El Sudán revelado aquí es un país atemporal y a la vez anclado en ciclos de trabajo, producción económica, juegos infantiles, rituales de nacimiento y duelo, como se observa en Farewell Wall (2024). Diversos cultos y afiliaciones religiosas o animistas emergen a través de los atuendos y los gestos. Como si estuvieran sobre arenas movedizas, las identidades y las comunidades se celebran y a la vez entran en crisis por la posibilidad última de que no logren coexistir en armonía. Contradicciones profundas atraviesan las miradas de los personajes retratados por Elmur: la lealtad y la infidelidad, los sueños y las obligaciones, la oración y la blasfemia.

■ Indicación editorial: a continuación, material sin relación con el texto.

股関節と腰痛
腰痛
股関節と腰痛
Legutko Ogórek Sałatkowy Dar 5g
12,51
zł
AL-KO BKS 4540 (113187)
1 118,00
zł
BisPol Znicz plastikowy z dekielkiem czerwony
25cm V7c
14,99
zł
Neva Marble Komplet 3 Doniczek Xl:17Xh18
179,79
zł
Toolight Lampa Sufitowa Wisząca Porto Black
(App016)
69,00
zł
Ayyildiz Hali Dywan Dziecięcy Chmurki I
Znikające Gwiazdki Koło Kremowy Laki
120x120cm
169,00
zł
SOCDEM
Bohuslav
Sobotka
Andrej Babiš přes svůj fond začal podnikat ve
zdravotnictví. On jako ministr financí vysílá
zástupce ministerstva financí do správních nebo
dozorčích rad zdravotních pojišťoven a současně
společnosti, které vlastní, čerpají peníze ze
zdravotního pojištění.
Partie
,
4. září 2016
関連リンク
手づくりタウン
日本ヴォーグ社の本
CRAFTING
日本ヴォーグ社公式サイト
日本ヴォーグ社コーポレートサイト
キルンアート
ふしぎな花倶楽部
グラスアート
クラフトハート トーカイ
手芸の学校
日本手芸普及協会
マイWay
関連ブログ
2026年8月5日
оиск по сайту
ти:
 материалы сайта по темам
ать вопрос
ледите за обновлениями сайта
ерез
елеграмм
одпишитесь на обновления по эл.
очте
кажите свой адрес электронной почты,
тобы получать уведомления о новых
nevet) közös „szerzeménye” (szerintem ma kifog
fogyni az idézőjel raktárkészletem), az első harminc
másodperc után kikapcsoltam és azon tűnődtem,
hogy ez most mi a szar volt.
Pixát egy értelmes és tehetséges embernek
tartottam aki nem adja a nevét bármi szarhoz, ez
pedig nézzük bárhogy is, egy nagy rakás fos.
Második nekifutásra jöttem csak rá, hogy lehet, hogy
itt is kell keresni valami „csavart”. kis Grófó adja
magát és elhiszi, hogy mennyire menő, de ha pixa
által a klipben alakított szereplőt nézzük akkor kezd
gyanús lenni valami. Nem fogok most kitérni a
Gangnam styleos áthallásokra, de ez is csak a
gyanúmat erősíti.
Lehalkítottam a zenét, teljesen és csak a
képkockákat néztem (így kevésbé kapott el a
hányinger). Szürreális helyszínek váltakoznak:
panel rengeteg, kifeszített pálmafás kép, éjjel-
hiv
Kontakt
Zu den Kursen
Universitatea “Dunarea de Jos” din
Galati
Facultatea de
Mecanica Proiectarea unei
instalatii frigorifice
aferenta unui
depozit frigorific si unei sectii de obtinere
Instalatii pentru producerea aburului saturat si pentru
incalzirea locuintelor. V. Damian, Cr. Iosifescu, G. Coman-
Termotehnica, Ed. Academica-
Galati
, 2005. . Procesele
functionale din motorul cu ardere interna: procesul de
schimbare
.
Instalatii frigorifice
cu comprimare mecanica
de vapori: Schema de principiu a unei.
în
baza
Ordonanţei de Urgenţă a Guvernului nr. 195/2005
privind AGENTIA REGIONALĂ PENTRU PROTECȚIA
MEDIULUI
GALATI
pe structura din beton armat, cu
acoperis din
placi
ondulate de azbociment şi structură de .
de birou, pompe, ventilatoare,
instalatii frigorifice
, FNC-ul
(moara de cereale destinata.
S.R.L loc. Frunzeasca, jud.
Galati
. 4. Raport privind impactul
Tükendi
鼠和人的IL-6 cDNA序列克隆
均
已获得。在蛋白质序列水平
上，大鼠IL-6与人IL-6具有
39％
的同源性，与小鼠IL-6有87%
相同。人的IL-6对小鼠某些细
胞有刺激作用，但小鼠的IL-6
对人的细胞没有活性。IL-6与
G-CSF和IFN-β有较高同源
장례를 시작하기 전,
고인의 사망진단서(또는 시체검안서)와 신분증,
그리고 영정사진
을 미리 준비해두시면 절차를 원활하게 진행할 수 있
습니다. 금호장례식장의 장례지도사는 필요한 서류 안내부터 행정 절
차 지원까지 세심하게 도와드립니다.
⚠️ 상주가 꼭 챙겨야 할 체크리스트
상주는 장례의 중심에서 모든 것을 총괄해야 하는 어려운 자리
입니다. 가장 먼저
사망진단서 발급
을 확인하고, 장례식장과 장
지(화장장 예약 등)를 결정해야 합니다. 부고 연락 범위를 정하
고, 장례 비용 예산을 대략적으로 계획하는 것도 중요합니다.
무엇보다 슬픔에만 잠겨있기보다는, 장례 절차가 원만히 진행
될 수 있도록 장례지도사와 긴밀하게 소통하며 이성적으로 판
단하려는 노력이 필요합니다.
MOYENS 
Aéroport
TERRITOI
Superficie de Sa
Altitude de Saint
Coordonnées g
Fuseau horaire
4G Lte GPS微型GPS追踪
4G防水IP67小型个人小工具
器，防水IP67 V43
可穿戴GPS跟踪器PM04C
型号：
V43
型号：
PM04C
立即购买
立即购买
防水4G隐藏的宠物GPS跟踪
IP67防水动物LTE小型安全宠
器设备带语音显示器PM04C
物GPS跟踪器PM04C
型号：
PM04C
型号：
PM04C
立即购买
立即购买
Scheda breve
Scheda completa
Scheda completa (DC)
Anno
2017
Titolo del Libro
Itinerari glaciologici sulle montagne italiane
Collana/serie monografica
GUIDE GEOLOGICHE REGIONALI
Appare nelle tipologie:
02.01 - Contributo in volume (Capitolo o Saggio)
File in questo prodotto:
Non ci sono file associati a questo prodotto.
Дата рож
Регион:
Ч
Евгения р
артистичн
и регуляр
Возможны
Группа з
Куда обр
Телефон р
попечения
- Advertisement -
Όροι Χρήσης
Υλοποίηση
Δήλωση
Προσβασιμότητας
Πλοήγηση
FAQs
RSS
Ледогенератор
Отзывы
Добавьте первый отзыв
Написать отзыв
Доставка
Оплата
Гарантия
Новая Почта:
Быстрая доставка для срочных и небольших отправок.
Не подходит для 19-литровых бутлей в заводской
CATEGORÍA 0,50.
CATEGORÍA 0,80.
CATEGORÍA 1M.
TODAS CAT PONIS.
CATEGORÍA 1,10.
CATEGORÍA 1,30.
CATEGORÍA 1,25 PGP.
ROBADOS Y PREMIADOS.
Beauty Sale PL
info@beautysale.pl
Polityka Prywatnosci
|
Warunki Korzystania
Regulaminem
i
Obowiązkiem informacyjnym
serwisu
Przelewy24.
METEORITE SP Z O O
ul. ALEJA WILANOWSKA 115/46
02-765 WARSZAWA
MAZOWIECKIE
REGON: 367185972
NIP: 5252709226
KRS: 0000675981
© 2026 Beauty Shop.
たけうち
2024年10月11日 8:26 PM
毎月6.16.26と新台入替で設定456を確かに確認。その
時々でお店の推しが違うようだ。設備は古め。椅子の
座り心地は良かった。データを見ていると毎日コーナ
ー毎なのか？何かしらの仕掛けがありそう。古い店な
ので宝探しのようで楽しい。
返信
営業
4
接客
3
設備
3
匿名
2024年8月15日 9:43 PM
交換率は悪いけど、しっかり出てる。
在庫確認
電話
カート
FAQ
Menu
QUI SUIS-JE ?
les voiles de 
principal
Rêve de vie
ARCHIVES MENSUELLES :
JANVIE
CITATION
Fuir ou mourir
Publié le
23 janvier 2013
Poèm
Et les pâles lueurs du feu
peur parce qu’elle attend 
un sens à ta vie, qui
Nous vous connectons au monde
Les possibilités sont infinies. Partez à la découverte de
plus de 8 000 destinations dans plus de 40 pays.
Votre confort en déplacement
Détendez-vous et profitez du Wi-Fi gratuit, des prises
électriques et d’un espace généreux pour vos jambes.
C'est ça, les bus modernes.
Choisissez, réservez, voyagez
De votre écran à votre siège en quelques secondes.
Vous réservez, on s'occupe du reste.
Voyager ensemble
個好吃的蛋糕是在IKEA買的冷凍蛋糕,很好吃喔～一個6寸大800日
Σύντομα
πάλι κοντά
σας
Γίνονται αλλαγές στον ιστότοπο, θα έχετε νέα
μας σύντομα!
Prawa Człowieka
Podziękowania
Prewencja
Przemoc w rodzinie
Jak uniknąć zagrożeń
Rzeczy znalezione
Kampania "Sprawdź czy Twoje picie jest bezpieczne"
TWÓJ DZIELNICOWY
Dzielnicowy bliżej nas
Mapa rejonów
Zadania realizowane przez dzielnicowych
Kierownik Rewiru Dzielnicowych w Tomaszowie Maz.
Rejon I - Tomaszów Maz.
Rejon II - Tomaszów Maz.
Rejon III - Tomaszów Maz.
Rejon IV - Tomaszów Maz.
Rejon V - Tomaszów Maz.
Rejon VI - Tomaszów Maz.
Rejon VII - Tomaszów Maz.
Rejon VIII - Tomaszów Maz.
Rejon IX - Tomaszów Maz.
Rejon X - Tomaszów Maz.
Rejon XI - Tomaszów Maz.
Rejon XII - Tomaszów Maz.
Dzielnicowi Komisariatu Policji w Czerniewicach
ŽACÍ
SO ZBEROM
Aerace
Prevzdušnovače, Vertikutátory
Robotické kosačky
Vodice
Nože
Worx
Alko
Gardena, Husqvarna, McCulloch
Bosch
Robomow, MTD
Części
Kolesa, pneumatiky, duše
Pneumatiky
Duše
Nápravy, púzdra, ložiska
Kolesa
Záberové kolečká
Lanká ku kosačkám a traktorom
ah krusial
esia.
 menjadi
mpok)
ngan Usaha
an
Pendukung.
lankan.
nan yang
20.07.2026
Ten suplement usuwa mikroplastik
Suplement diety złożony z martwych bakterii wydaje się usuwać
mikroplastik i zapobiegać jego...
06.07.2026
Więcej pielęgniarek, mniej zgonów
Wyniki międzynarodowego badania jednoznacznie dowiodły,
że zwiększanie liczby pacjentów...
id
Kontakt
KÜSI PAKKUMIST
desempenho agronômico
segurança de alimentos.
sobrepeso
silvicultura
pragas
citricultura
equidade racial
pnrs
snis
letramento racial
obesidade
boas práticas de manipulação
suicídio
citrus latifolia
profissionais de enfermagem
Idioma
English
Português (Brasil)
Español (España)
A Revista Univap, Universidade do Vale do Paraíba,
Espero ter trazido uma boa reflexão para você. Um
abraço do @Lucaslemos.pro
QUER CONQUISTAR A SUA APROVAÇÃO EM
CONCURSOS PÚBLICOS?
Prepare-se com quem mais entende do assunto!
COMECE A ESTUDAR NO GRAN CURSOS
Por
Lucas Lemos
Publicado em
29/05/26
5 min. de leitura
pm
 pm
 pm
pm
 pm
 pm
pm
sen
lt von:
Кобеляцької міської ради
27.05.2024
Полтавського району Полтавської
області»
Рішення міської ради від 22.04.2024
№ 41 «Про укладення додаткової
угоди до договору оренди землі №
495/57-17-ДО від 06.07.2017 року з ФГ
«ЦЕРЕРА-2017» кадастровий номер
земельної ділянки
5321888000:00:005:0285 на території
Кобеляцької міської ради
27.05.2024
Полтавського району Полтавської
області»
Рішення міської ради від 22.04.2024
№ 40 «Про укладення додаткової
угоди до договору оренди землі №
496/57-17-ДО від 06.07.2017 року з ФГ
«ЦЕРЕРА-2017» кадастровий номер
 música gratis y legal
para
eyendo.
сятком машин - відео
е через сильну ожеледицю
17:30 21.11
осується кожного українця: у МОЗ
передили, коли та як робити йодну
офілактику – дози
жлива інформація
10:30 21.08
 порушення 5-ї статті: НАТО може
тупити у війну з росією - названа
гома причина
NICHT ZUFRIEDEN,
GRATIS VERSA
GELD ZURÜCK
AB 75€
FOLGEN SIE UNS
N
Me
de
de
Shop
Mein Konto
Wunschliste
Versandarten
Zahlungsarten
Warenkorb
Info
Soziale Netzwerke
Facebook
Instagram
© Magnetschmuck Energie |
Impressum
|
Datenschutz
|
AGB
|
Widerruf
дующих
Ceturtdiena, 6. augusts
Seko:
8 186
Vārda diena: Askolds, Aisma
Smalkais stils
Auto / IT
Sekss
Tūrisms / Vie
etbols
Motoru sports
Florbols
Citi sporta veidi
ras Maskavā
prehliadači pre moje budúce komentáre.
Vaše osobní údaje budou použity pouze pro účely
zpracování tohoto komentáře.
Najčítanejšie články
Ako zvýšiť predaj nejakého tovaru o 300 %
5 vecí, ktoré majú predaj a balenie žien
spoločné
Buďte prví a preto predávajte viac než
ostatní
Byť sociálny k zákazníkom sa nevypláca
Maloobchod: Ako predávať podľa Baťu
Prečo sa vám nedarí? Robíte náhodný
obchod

Hablar de tierra del sol también implica vislumbrar las tinieblas, especialmente para un país como Sudán, que ha pasado más tiempo en conflicto que en paz desde su independencia (1956). La atmósfera infantil da paso a una interpretación más política, a una inquietud que se esconde tras esos rostros aparentemente inocentes o ingenuos: enfrentados a estructuras de poder como la familia, el ejército, el sindicato, el aula, etc., los personajes responden con su pura presencia. Por otro lado, lejos de ignorar el estado de tragedia prolongada en Sudán y las fracturas entre comunidades, la pintura de Salah Elmur se convierte en una reserva de recuerdos que, lamentablemente, están siendo borrados bajo el peso de las bombas y las atrocidades.
Y, ¿qué decir de la dimensión "postcolonial" del retrato? Elmur pinta un mismo rostro con miles de variaciones para crear una nación, un pueblo emancipado que debe reconstruirse pero que se encuentra atrapado por las mismas estructuras de poder que lo oprimieron: el Estado, la explotación, el racismo. Rostros a la vez individuales y colectivos que, en su frágil intento de formar una familia, se convierten en vectores de una melancolía que inaugura el paradigma postcolonial; un paradigma que nace de las ruinas del colonialismo, cuya amenaza sigue siendo constante incluso después de la independencia. Así, la figura melancólica del hombre con la antigua bandera de Sudán sobre un muro estampado de puños revolucionarios (The Old Flag Wall, 2024) se presenta como un alma errante entre un pasado glorioso y un futuro incierto.
El arte de Salah Elmur es una pintura tanto épica –relata la historia a escala del pueblo, marcada por grandes fechas y eventos nacionales– como alegórica, sumergida en un mundo fundamentalmente inaccesible e inefable.
Texto escrito por el historiador del arte, editor y curador Morad Montazami.